Sobre la arena de la playa, volviendo al coche, sentí un temor. ¿Y si ahora al lobato, pasadas las ansias del momento, le da el bajón? La voz de Raúl disipó mis temores.

“Tengo claro que soy bisexual. Tengo novia y la quiero. Pero también me atraen los tíos como tú”

“Es una pena que hayamos hecho esto aquí. Tú te mereces un sitio mucho mejor”

“¿Quieres decir una cama? Yo nunca me acosté con nadie. No sé cómo es”

Me sorprendí. “¿Y tu novia?”

“Por no tener, ni coche tenemos” “Nos tiene que llegar con descampados o parques oscuros” “Eso de la cama debe de ser la leche”

“Vivo solo. Quedamos cuando quieras”

“¿Mañana?”

“Oye, que mañana es sábado y tú saldrás de marcha con tu novia”

“A ella se la llevan los sábados a la aldea. Yo me quedo solo hasta el domingo”

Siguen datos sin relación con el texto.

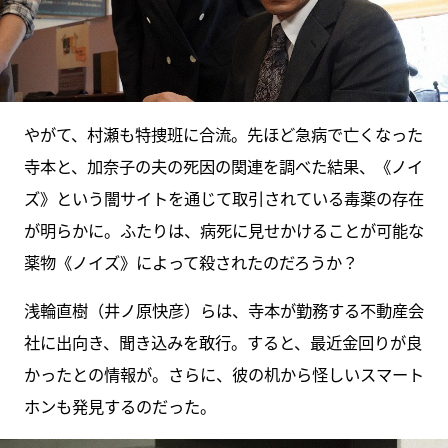
やがて、村瀬も特捜班に合流。先ほど急病で亡くなった
寺本と、加奈子の夫の死因の関連を調べた結果、《ノイ
ズ》という闇サイトを通じて取引されている毒薬の存在
が明らかに。ふたりは、病死に見せかけることが可能な
薬物《ノイズ》によって殺されたのだろうか？
浅輪直樹（井ノ原快彦）らは、寺本が勤務する不動産会
社に出向き、聞き込みを敢行。すると、最近金回りが良
かったとの情報が。さらに、彼の机から怪しいスマート
ホンも発見するのだった。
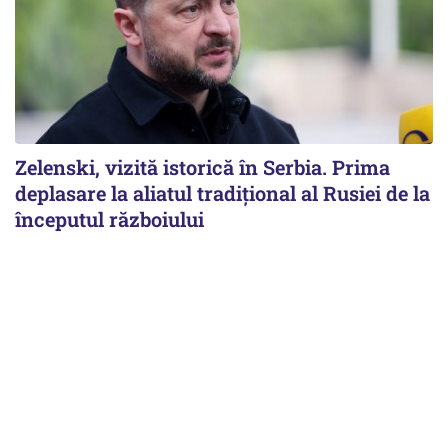
Zelenski, vizită istorică în Serbia. Prima
deplasare la aliatul tradițional al Rusiei de la
începutul războiului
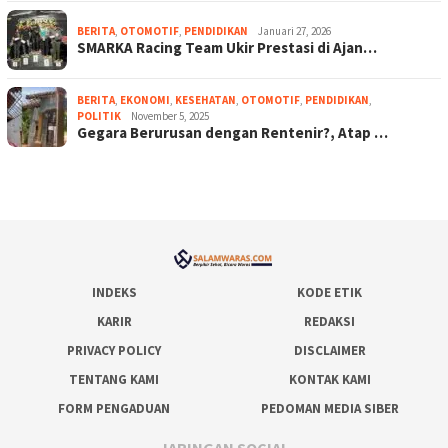
BERITA
,
OTOMOTIF
,
PENDIDIKAN
Januari 27, 2026
SMARKA Racing Team Ukir Prestasi di Ajan…
BERITA
,
EKONOMI
,
KESEHATAN
,
OTOMOTIF
,
PENDIDIKAN
,
POLITIK
November 5, 2025
Gegara Berurusan dengan Rentenir?, Atap …
INDEKS
KODE ETIK
KARIR
REDAKSI
PRIVACY POLICY
DISCLAIMER
TENTANG KAMI
KONTAK KAMI
FORM PENGADUAN
PEDOMAN MEDIA SIBER
JARINGAN SOCIAL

Pensé en los pecados que hacen algunos padres con sus hijas, pero no dije nada. ¿Padres así habrán sido jóvenes alguna vez?

“Y a mis padres ya los tengo bien educados y saben que yo los sábados no vuelvo a casa hasta que se hace de día”

(Raúl no sólo estaba aceptando mi propuesta. Estaba sugiriendo pasar juntos toda una noche)

“¿Te dejo mi teléfono?”

Mi móvil se había quedado en el coche y yo no tenía donde apuntar. “Si nos vamos a ver mañana, no hace falta”

“¿Por donde vives?”

Una vez situado mi domicilio, el siguió

“¿A las doce delante del Rectorado?”

¡Vaya! El lobato no quería perder el tiempo y más cerca de mi casa no podía citarme. No me citó en mi cama porque no sabía con exactitud en donde estaba. ¡Esto era un buen lobato! Novato pero decidido.

El sábado a las doce de la noche, con puntualidad británica, yo estaba dentro de mi coche parado en doble fila. Casi media hora de espera inútil.

¡Gilipollas! El Rectorado tiene dos fachadas. ¿En cuál había quedado el lobato? ¿Por qué coño no llevé el coche al garaje para bajar después andando? ¿Un acto fallido? ¿O es que él me había dado plantón?

Creo que Raúl salió ganando. Él no merecía un lobo solitario como yo ¿Hice bien en convertirme en lobo solitario? ¿Me estaré perdiendo algo muchísimo mejor? ¿Estaré todavía a tiempo de volver con la manada?